START DATA FOR PROCESSING

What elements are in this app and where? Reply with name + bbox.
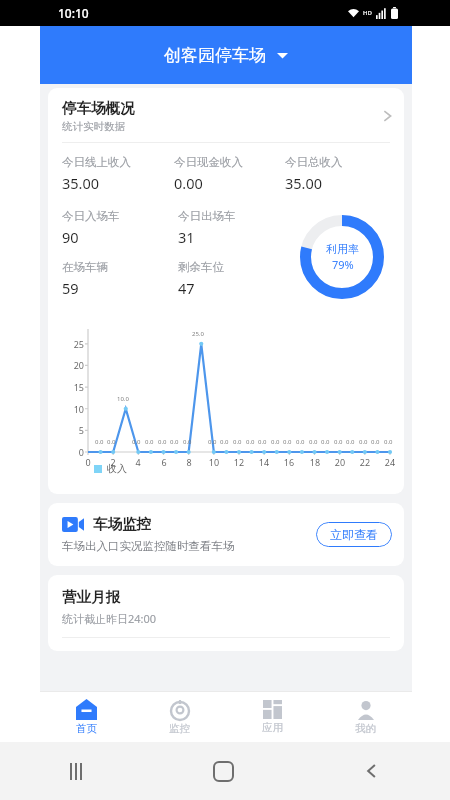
staticText: 今日总收入: [285, 155, 343, 169]
staticText: 35.00: [285, 173, 323, 193]
staticText: 4: [129, 456, 147, 468]
staticText: 24: [381, 456, 399, 468]
staticText: 利用率: [326, 242, 359, 256]
button[interactable]: 监控: [133, 692, 226, 742]
staticText: 14: [255, 456, 273, 468]
staticText: 停车场概况: [62, 99, 135, 117]
button[interactable]: 我的: [319, 692, 412, 742]
staticText: 0.0: [208, 438, 217, 446]
staticText: 22: [356, 456, 374, 468]
staticText: 47: [178, 278, 195, 298]
staticText: 5: [64, 424, 84, 436]
staticText: 监控: [169, 722, 190, 735]
staticText: 0.0: [158, 438, 167, 446]
staticText: 剩余车位: [178, 260, 224, 274]
staticText: 创客园停车场: [164, 45, 266, 66]
staticText: 0.00: [174, 173, 203, 193]
staticText: 0.0: [233, 438, 242, 446]
staticText: 0.0: [309, 438, 318, 446]
staticText: 0.0: [132, 438, 141, 446]
button[interactable]: 立即查看: [316, 522, 392, 547]
staticText: 车场监控: [93, 515, 151, 533]
staticText: 10: [64, 403, 84, 415]
staticText: 12: [230, 456, 248, 468]
staticText: 0.0: [95, 438, 104, 446]
staticText: 90: [62, 227, 79, 247]
staticText: 统计截止昨日24:00: [62, 611, 157, 626]
staticText: 0.0: [371, 438, 380, 446]
staticText: 0.0: [258, 438, 267, 446]
staticText: 10:10: [58, 5, 89, 21]
staticText: 0.0: [359, 438, 368, 446]
staticText: 6: [155, 456, 173, 468]
staticText: 8: [180, 456, 198, 468]
button[interactable]: 车场监控: [48, 503, 404, 566]
staticText: 在场车辆: [62, 260, 108, 274]
staticText: 0.0: [334, 438, 343, 446]
staticText: 25.0: [192, 330, 204, 338]
staticText: 统计实时数据: [62, 120, 125, 133]
staticText: 10: [205, 456, 223, 468]
staticText: 0.0: [220, 438, 229, 446]
staticText: 我的: [355, 722, 376, 735]
staticText: 今日入场车: [62, 209, 120, 223]
staticText: 0.0: [170, 438, 179, 446]
staticText: 0.0: [321, 438, 330, 446]
staticText: 营业月报: [62, 588, 120, 606]
staticText: 今日线上收入: [62, 155, 131, 169]
staticText: 应用: [262, 721, 283, 734]
staticText: 20: [331, 456, 349, 468]
staticText: 2: [104, 456, 122, 468]
staticText: 今日现金收入: [174, 155, 243, 169]
button[interactable]: 营业月报: [48, 575, 404, 651]
staticText: HD: [363, 9, 372, 17]
staticText: 今日出场车: [178, 209, 236, 223]
staticText: 收入: [107, 462, 127, 475]
staticText: 0.0: [246, 438, 255, 446]
staticText: 0: [64, 446, 84, 458]
staticText: 0.0: [183, 438, 192, 446]
staticText: 0: [79, 456, 97, 468]
staticText: 立即查看: [330, 527, 378, 542]
staticText: 25: [64, 338, 84, 350]
staticText: 0.0: [271, 438, 280, 446]
staticText: 0.0: [384, 438, 393, 446]
staticText: 0.0: [283, 438, 292, 446]
staticText: 16: [280, 456, 298, 468]
staticText: 59: [62, 278, 79, 298]
staticText: 20: [64, 359, 84, 371]
staticText: 0.0: [145, 438, 154, 446]
staticText: 0.0: [346, 438, 355, 446]
staticText: 35.00: [62, 173, 100, 193]
button[interactable]: 创客园停车场: [164, 45, 288, 66]
staticText: 79%: [332, 257, 354, 272]
staticText: 车场出入口实况监控随时查看车场: [62, 539, 235, 553]
staticText: 10.0: [117, 395, 129, 403]
button[interactable]: 停车场概况: [48, 88, 404, 142]
staticText: 0.0: [107, 438, 116, 446]
staticText: 首页: [76, 722, 97, 735]
button[interactable]: 首页: [40, 692, 133, 742]
staticText: 15: [64, 381, 84, 393]
staticText: 18: [306, 456, 324, 468]
staticText: 31: [178, 227, 195, 247]
button[interactable]: 应用: [226, 692, 319, 742]
staticText: 0.0: [296, 438, 305, 446]
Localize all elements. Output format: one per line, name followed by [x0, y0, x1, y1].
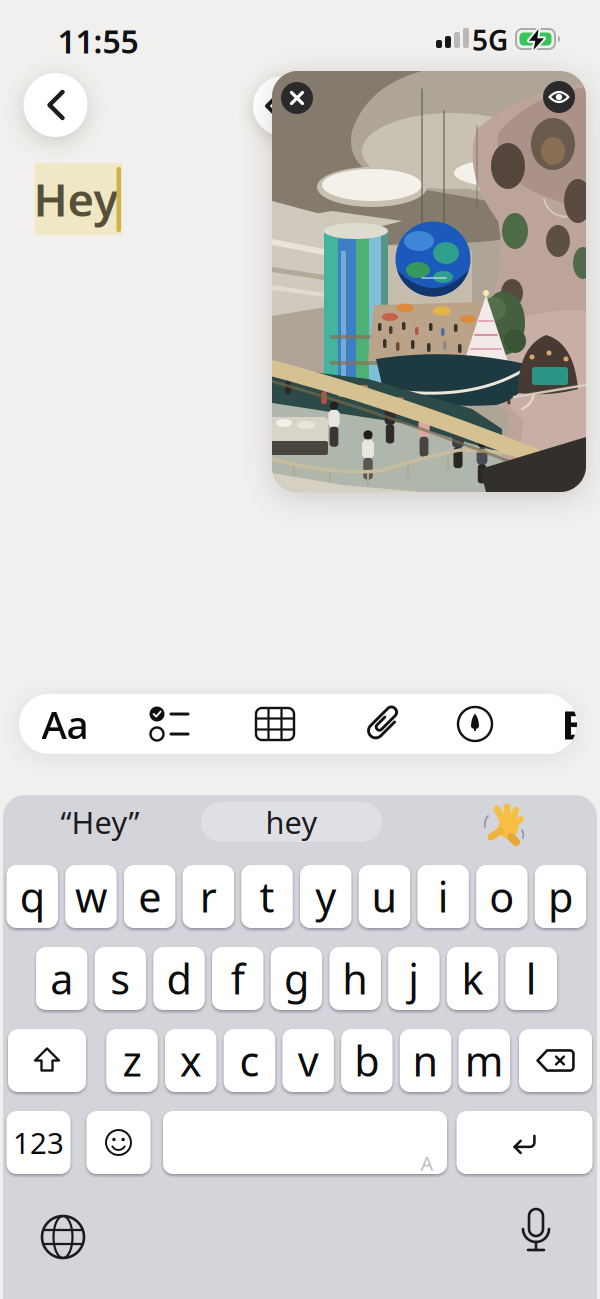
button[interactable]: Remove attachment	[281, 82, 313, 114]
button[interactable]: t	[241, 865, 293, 928]
button[interactable]: u	[359, 865, 410, 928]
staticText: Hey	[34, 169, 118, 229]
staticText: c	[239, 1033, 259, 1088]
button[interactable]: e	[124, 865, 175, 928]
button[interactable]: q	[6, 865, 58, 928]
button[interactable]: r	[183, 865, 234, 928]
button[interactable]: o	[476, 865, 528, 928]
button[interactable]: s	[95, 947, 146, 1010]
staticText: A	[420, 1150, 434, 1176]
button[interactable]: Next keyboard	[35, 1209, 91, 1265]
button[interactable]: Emoji	[86, 1111, 150, 1174]
staticText: i	[438, 869, 449, 924]
button[interactable]: Checklist	[140, 694, 200, 754]
button[interactable]: f	[212, 947, 264, 1010]
staticText: k	[462, 951, 484, 1006]
button[interactable]: Delete	[519, 1029, 592, 1092]
button[interactable]: l	[506, 947, 557, 1010]
staticText: x	[180, 1033, 202, 1088]
button[interactable]: Bold	[553, 694, 597, 754]
button[interactable]: Format	[35, 694, 95, 754]
staticText: t	[260, 869, 275, 924]
button[interactable]: j	[388, 947, 440, 1010]
button[interactable]: v	[282, 1029, 334, 1092]
staticText: z	[122, 1033, 142, 1088]
staticText: 5G	[472, 21, 508, 59]
staticText: a	[50, 951, 73, 1006]
button[interactable]: Return	[456, 1111, 592, 1174]
staticText: q	[20, 869, 45, 924]
staticText: e	[138, 869, 161, 924]
button[interactable]: y	[300, 865, 352, 928]
staticText: “Hey”	[60, 802, 140, 842]
staticText: m	[465, 1033, 504, 1088]
staticText: v	[298, 1033, 319, 1088]
staticText: d	[167, 951, 192, 1006]
button[interactable]: hey	[201, 802, 382, 842]
staticText: u	[371, 869, 397, 924]
button[interactable]: a	[36, 947, 87, 1010]
staticText: f	[231, 951, 245, 1006]
staticText: j	[408, 951, 419, 1006]
staticText: r	[200, 869, 217, 924]
button[interactable]: z	[106, 1029, 158, 1092]
button[interactable]: Wave emoji	[480, 802, 524, 842]
staticText: h	[342, 951, 368, 1006]
button[interactable]: w	[65, 865, 117, 928]
staticText: l	[526, 951, 537, 1006]
button[interactable]: Preview attachment	[543, 81, 575, 113]
staticText: s	[110, 951, 130, 1006]
button[interactable]: Markup	[445, 694, 505, 754]
button[interactable]: Attachment	[352, 694, 412, 754]
button[interactable]: m	[458, 1029, 510, 1092]
staticText: hey	[266, 802, 318, 842]
button[interactable]: x	[165, 1029, 216, 1092]
staticText: b	[354, 1033, 379, 1088]
staticText: g	[284, 951, 309, 1006]
button[interactable]: i	[417, 865, 469, 928]
staticText: 123	[13, 1123, 64, 1162]
staticText: o	[489, 869, 514, 924]
staticText: 11:55	[58, 20, 138, 62]
button[interactable]: n	[400, 1029, 451, 1092]
button[interactable]: Shift	[8, 1029, 86, 1092]
staticText: y	[315, 869, 336, 924]
staticText: n	[413, 1033, 439, 1088]
button[interactable]: h	[329, 947, 381, 1010]
button[interactable]: Dictation	[508, 1203, 564, 1259]
button[interactable]: Back	[24, 73, 88, 137]
staticText: w	[75, 869, 107, 924]
staticText: Aa	[42, 698, 88, 750]
button[interactable]: 123	[6, 1111, 70, 1174]
button[interactable]: b	[341, 1029, 393, 1092]
button[interactable]: g	[271, 947, 322, 1010]
button[interactable]: k	[447, 947, 498, 1010]
button[interactable]: Space	[163, 1111, 447, 1174]
staticText: p	[548, 869, 573, 924]
button[interactable]: “Hey”	[25, 802, 175, 842]
button[interactable]: Table	[245, 694, 305, 754]
button[interactable]: p	[535, 865, 586, 928]
button[interactable]: c	[224, 1029, 275, 1092]
staticText: B	[562, 697, 588, 750]
button[interactable]: d	[153, 947, 205, 1010]
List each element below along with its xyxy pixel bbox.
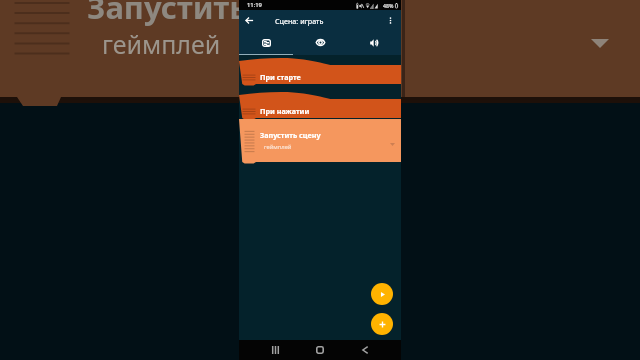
button[interactable]: Recent apps — [260, 340, 290, 360]
button[interactable]: Sound — [347, 31, 401, 54]
staticText: Сцена: играть — [275, 16, 380, 26]
staticText: Запустить — [87, 0, 248, 28]
button[interactable]: Home — [305, 340, 335, 360]
staticText: геймплей — [102, 27, 221, 61]
staticText: При старте — [260, 72, 301, 82]
staticText: геймплей — [264, 143, 292, 151]
staticText: Запустить сцену — [260, 130, 321, 140]
button[interactable]: Add — [371, 313, 393, 335]
button[interactable]: More options — [380, 10, 401, 31]
button[interactable]: Preview — [293, 31, 347, 54]
button[interactable]: Play — [371, 283, 393, 305]
button[interactable]: Back — [239, 10, 260, 31]
staticText: При нажатии — [260, 106, 310, 116]
button[interactable]: При нажатии — [239, 92, 401, 118]
button[interactable]: Back — [350, 340, 380, 360]
staticText: 48% — [383, 2, 394, 9]
staticText: 11:19 — [247, 1, 262, 9]
button[interactable]: Scripts — [239, 31, 293, 54]
button[interactable]: Запустить сцену — [239, 119, 401, 162]
button[interactable]: При старте — [239, 58, 401, 84]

END DATA FOR PROCESSING

* ABOUT THIS TASK: From the entries above, work out the number of lines containing the string "Запустить" and give that number by itself.

* RESULT: 3